| Recorded data |
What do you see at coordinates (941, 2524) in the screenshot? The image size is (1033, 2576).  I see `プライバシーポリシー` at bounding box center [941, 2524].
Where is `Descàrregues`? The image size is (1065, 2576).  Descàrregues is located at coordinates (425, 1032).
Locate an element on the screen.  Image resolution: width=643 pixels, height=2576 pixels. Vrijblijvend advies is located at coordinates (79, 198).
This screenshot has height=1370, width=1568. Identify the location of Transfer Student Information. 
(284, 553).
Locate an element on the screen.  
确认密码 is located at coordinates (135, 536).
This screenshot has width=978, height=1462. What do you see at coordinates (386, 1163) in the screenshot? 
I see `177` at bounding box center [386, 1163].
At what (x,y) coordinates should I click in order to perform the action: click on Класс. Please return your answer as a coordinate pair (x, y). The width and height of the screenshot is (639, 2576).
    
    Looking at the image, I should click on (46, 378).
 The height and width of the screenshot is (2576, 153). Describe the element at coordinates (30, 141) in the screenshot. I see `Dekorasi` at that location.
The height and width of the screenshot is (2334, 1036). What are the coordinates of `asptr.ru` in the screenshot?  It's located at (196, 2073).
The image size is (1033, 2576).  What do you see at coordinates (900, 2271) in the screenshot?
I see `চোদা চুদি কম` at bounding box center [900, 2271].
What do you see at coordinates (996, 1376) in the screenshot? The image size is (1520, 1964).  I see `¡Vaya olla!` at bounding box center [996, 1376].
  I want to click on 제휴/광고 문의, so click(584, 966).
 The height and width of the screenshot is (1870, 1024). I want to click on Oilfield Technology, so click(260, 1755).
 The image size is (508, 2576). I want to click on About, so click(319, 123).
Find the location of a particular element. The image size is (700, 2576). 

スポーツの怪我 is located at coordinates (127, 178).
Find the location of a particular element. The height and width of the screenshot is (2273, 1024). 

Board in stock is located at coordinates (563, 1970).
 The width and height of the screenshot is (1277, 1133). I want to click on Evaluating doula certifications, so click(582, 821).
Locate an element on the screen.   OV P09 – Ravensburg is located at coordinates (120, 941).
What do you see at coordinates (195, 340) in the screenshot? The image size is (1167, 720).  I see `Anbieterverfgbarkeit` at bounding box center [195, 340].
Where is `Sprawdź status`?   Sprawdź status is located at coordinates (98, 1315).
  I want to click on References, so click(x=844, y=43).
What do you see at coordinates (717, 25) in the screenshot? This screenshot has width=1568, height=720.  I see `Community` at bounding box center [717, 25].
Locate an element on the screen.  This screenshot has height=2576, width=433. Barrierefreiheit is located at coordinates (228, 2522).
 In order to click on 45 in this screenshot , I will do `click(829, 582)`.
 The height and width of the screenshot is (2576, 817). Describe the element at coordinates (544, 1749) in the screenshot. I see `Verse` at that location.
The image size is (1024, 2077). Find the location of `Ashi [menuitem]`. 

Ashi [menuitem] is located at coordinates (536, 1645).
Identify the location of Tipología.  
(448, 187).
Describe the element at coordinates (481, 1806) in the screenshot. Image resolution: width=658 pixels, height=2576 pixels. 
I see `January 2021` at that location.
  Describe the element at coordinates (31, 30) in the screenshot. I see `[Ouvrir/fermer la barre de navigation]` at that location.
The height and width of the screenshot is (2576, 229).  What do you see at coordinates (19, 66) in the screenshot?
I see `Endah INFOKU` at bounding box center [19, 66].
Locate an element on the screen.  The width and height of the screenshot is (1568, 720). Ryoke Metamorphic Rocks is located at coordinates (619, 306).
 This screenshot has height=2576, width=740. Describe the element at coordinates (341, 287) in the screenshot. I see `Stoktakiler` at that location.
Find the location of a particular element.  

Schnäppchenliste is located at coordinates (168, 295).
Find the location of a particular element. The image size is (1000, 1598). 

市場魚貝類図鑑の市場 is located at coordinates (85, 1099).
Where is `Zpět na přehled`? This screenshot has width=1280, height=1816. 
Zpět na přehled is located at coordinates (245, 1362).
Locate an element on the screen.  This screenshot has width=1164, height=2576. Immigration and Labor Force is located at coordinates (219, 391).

| Exercise |
Everything in the records must be returned exactly.

| Answer box |
What do you see at coordinates (941, 2524) in the screenshot? The image size is (1033, 2576).  I see `プライバシーポリシー` at bounding box center [941, 2524].
Where is `Descàrregues`? The image size is (1065, 2576).  Descàrregues is located at coordinates (425, 1032).
Locate an element on the screen.  Image resolution: width=643 pixels, height=2576 pixels. Vrijblijvend advies is located at coordinates (79, 198).
This screenshot has height=1370, width=1568. Identify the location of Transfer Student Information. 
(284, 553).
Locate an element on the screen.  
确认密码 is located at coordinates (135, 536).
This screenshot has width=978, height=1462. What do you see at coordinates (386, 1163) in the screenshot? 
I see `177` at bounding box center [386, 1163].
At what (x,y) coordinates should I click in order to perform the action: click on Класс. Please return your answer as a coordinate pair (x, y). The width and height of the screenshot is (639, 2576).
    
    Looking at the image, I should click on (46, 378).
 The height and width of the screenshot is (2576, 153). Describe the element at coordinates (30, 141) in the screenshot. I see `Dekorasi` at that location.
The height and width of the screenshot is (2334, 1036). What are the coordinates of `asptr.ru` in the screenshot?  It's located at (196, 2073).
The image size is (1033, 2576).  What do you see at coordinates (900, 2271) in the screenshot?
I see `চোদা চুদি কম` at bounding box center [900, 2271].
What do you see at coordinates (996, 1376) in the screenshot? The image size is (1520, 1964).  I see `¡Vaya olla!` at bounding box center [996, 1376].
  I want to click on 제휴/광고 문의, so click(584, 966).
 The height and width of the screenshot is (1870, 1024). I want to click on Oilfield Technology, so click(260, 1755).
 The image size is (508, 2576). I want to click on About, so click(319, 123).
Find the location of a particular element. The image size is (700, 2576). 

スポーツの怪我 is located at coordinates (127, 178).
Find the location of a particular element. The height and width of the screenshot is (2273, 1024). 

Board in stock is located at coordinates (563, 1970).
 The width and height of the screenshot is (1277, 1133). I want to click on Evaluating doula certifications, so click(582, 821).
Locate an element on the screen.   OV P09 – Ravensburg is located at coordinates (120, 941).
What do you see at coordinates (195, 340) in the screenshot? The image size is (1167, 720).  I see `Anbieterverfgbarkeit` at bounding box center [195, 340].
Where is `Sprawdź status`?   Sprawdź status is located at coordinates (98, 1315).
  I want to click on References, so click(x=844, y=43).
What do you see at coordinates (717, 25) in the screenshot? This screenshot has width=1568, height=720.  I see `Community` at bounding box center [717, 25].
Locate an element on the screen.  This screenshot has height=2576, width=433. Barrierefreiheit is located at coordinates (228, 2522).
 In order to click on 45 in this screenshot , I will do `click(829, 582)`.
 The height and width of the screenshot is (2576, 817). Describe the element at coordinates (544, 1749) in the screenshot. I see `Verse` at that location.
The image size is (1024, 2077). Find the location of `Ashi [menuitem]`. 

Ashi [menuitem] is located at coordinates (536, 1645).
Identify the location of Tipología.  
(448, 187).
Describe the element at coordinates (481, 1806) in the screenshot. Image resolution: width=658 pixels, height=2576 pixels. 
I see `January 2021` at that location.
  Describe the element at coordinates (31, 30) in the screenshot. I see `[Ouvrir/fermer la barre de navigation]` at that location.
The height and width of the screenshot is (2576, 229).  What do you see at coordinates (19, 66) in the screenshot?
I see `Endah INFOKU` at bounding box center [19, 66].
Locate an element on the screen.  The width and height of the screenshot is (1568, 720). Ryoke Metamorphic Rocks is located at coordinates (619, 306).
 This screenshot has height=2576, width=740. Describe the element at coordinates (341, 287) in the screenshot. I see `Stoktakiler` at that location.
Find the location of a particular element.  

Schnäppchenliste is located at coordinates (168, 295).
Find the location of a particular element. The image size is (1000, 1598). 

市場魚貝類図鑑の市場 is located at coordinates (85, 1099).
Where is `Zpět na přehled`? This screenshot has width=1280, height=1816. 
Zpět na přehled is located at coordinates (245, 1362).
Locate an element on the screen.  This screenshot has width=1164, height=2576. Immigration and Labor Force is located at coordinates (219, 391).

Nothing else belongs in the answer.